RECORDS SHOWN:
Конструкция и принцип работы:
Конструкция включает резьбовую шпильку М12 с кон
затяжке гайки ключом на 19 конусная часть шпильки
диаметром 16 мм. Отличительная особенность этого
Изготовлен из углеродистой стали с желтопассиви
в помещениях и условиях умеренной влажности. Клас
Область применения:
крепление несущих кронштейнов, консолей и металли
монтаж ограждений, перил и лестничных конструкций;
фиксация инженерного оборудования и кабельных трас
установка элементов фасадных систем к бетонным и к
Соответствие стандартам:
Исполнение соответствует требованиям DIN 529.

WHAT YOU HAVE TO DO:
Return the material in full, restating each entry word for word.

ANSWER FOR THIS EXERCISE:
Конструкция и принцип работы:
Конструкция включает резьбовую шпильку М12 с кон
затяжке гайки ключом на 19 конусная часть шпильки
диаметром 16 мм. Отличительная особенность этого
Изготовлен из углеродистой стали с желтопассиви
в помещениях и условиях умеренной влажности. Клас
Область применения:
крепление несущих кронштейнов, консолей и металли
монтаж ограждений, перил и лестничных конструкций;
фиксация инженерного оборудования и кабельных трас
установка элементов фасадных систем к бетонным и к
Соответствие стандартам:
Исполнение соответствует требованиям DIN 529.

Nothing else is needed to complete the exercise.